**What this task involves:** Reproduce every entry below exactly, minus the pictures.

[Dataset extract Boundary: Start]

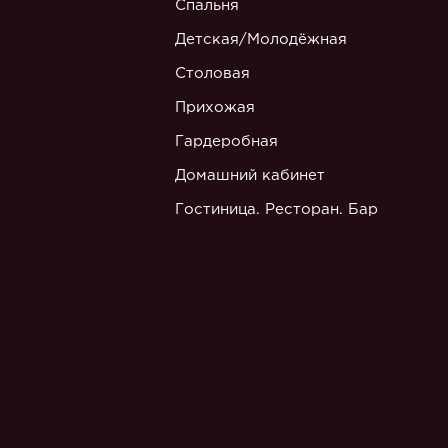
Спальня
Детская/Молодёжная
Столовая
Прихожая
Гардеробная
Домашний кабинет
Гостиница. Ресторан. Бар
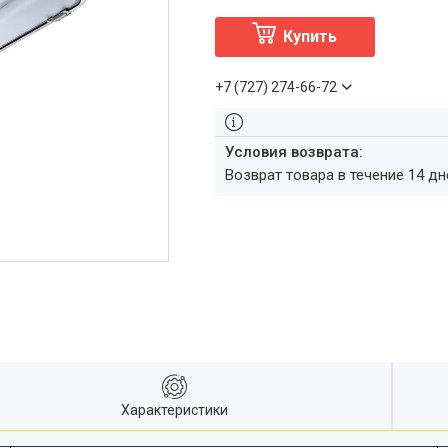
Купить
+7 (727) 274-66-72
возврат товара в течение 14 д
Характеристики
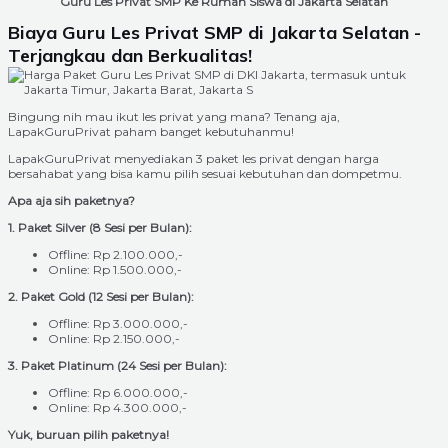
Guru Les Privat SMP Ke Rumah Siswa di Jakarta Selatan
Biaya Guru Les Privat SMP di Jakarta Selatan -
Terjangkau dan Berkualitas!
Bingung nih mau ikut les privat yang mana? Tenang aja,
LapakGuruPrivat paham banget kebutuhanmu!
LapakGuruPrivat menyediakan 3 paket les privat dengan harga
bersahabat yang bisa kamu pilih sesuai kebutuhan dan dompetmu.
Apa aja sih paketnya?
1. Paket Silver (8 Sesi per Bulan):
Offline: Rp 2.100.000,-
Online: Rp 1.500.000,-
2. Paket Gold (12 Sesi per Bulan):
Offline: Rp 3.000.000,-
Online: Rp 2.150.000,-
3. Paket Platinum (24 Sesi per Bulan):
Offline: Rp 6.000.000,-
Online: Rp 4.300.000,-
Yuk, buruan pilih paketnya!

[Dataset extract Boundary: End]

**Answer box:**
Спальня
Детская/Молодёжная
Столовая
Прихожая
Гардеробная
Домашний кабинет
Гостиница. Ресторан. Бар
Купить
+7 (727) 274-66-72
возврат товара в течение 14 д
Характеристики
Guru Les Privat SMP Ke Rumah Siswa di Jakarta Selatan
Biaya Guru Les Privat SMP di Jakarta Selatan -
Terjangkau dan Berkualitas!
Bingung nih mau ikut les privat yang mana? Tenang aja,
LapakGuruPrivat paham banget kebutuhanmu!
LapakGuruPrivat menyediakan 3 paket les privat dengan harga
bersahabat yang bisa kamu pilih sesuai kebutuhan dan dompetmu.
Apa aja sih paketnya?
1. Paket Silver (8 Sesi per Bulan):
Offline: Rp 2.100.000,-
Online: Rp 1.500.000,-
2. Paket Gold (12 Sesi per Bulan):
Offline: Rp 3.000.000,-
Online: Rp 2.150.000,-
3. Paket Platinum (24 Sesi per Bulan):
Offline: Rp 6.000.000,-
Online: Rp 4.300.000,-
Yuk, buruan pilih paketnya!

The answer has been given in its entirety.